Online Gradient Descent

Source file

wc_online_gradient_descent(M::Real, D::Real, n::Int; verbose = true)

Problem statement

Compute a PEPit worst-case guarantee for wc_online_gradient_descent.

Consider the online convex minimization problem, whose goal is to sequentially minimize the regret

\[R_n \triangleq \max_{x\in Q} \sum_{i=1}^n f_i(x_i)-f_i(x),\]

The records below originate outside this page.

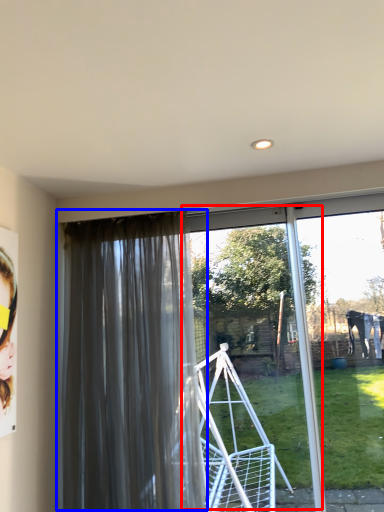 Question: Among these objects, which one is farthest to the camera, screen door (highlighted by a red box) or curtain (highlighted by a blue box)?

Choices:
 (A) screen door
 (B) curtain

Answer: (A) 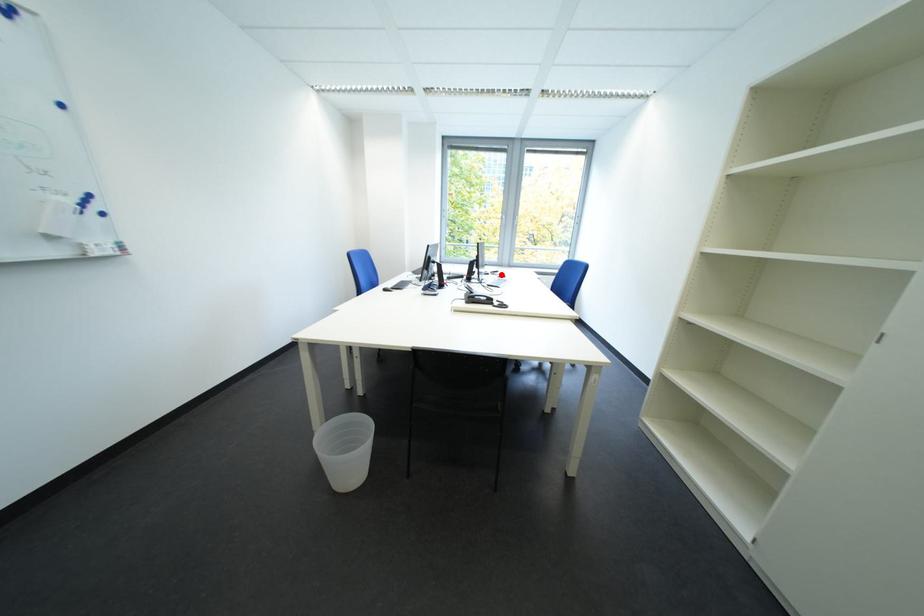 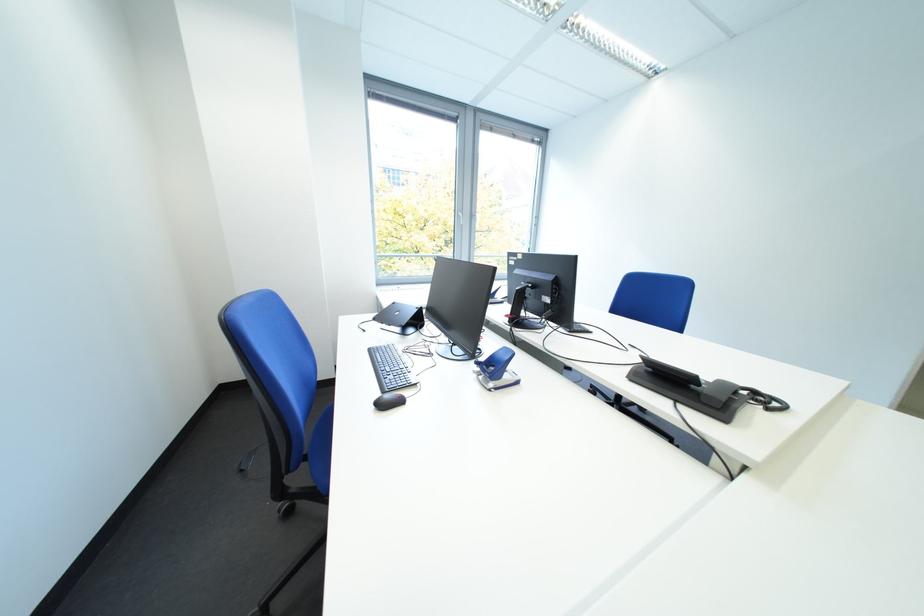 Question: I am providing you with two images of the same scene from different viewpoints. A red point is marked on the first image. Can you still see the location of the red point in image 2?

Choices:
 (A) Yes
 (B) No

Answer: (B) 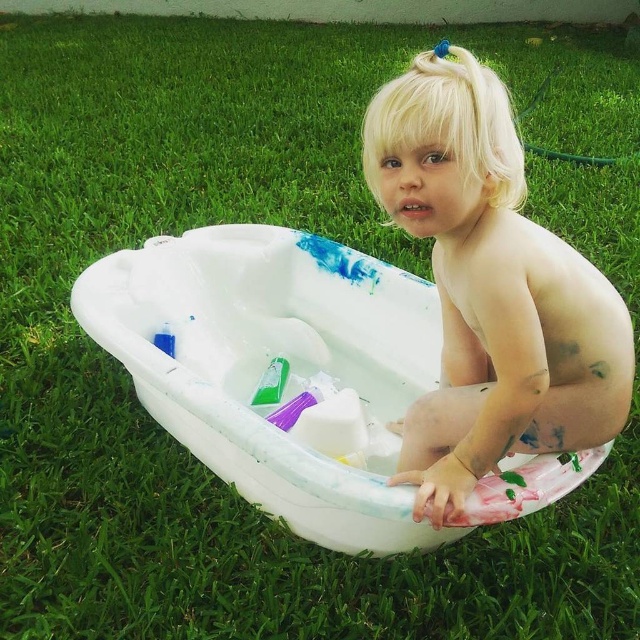 Consider the image. The child has blonde hair at upper center and a green plastic cup at center. Which object is bigger?

The blonde hair at upper center has a larger size compared to the green plastic cup at center.

The child wants to pour the green liquid from the green plastic cup at center into the white plastic tub at center. Will the cup fit inside the tub?

The white plastic tub at center has a greater height compared to the green plastic cup at center, so the cup can fit inside the tub as long as the cup is small enough to fit within the tub.

You are a parent trying to clean up after your child. You have a white plastic tub at center and a green plastic cup at center. Which object should you use to rinse the paint off the child?

The white plastic tub at center is larger in size than the green plastic cup at center, so you should use the white plastic tub at center to rinse the paint off the child because it can hold more water. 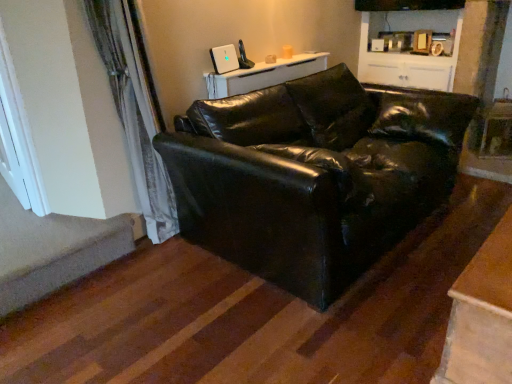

where the functions $f_i$ are $M$-Lipschitz and convex, and where $Q$ is a bounded closed convex set with diameter upper bounded by $D$. We also denote by $x_\star\in Q$ the solution to the minimization problem defining $R_n$ (i.e., $x_\star$ is a reference point). Classical references on the topic include [1, 2]; such algorithms were studied using the performance estimation technique in [3] and using the related IQCs in [4].

Performance metric

This code computes a worst-case guarantee for online gradient descent (OGD) with a step-size $\gamma=D/M/\sqrt{n}$. That is, it computes the smallest possible $\tau(n, M, D)$ such that the guarantee

\[R_n \leqslant \tau(n, M, D)\]

is valid for any such sequence of queries of OGD; that is, $x_t$ are the query points of OGD.

In short, for given values of $n$, $M$, $D$: $\tau(n, M, D)$ is computed as the worst-case value of $R_n$.

Algorithm

Online gradient descent is described by

\[x_{t+1} = x_t - \gamma \nabla f_t(x_t),\]

where $\gamma=D/M/\sqrt{n}$ is a step-size.

Theoretical guarantee

We compare the numerical results with those of [2, Section 2.1.2]:

\[R_n \leqslant MD\sqrt{n}.\]

References

[1] E. Hazan (2016). Introduction to online convex optimization. Foundations and Trends in Optimization, 2(3-4), 157-325.

[2] F. Orabona (2025). A Modern Introduction to Online Learning.

[3] J. Weibel, P. Gaillard, W.M. Koolen, A. Taylor (2025). Optimized projection-free algorithms for online learning: construction and worst-case analysis

[4] F. Jakob, A. Iannelli (2025). Online Convex Optimization and Integral Quadratic Constraints: A new approach to regret analysis

Arguments

M: the Lipschitz parameter.
D: the diameter of the set.
n: number of iterations.
verbose: print example and solver progress information when true.

Returns

pepit_tau: worst-case value
theoretical_tau: theoretical value

Julia usage

pepit_tau, theoretical_tau = wc_online_gradient_descent(M, D, n; verbose=true)
## Returns approximately: (pepit_tau, theoretical_tau) = (0.707107, 0.707107)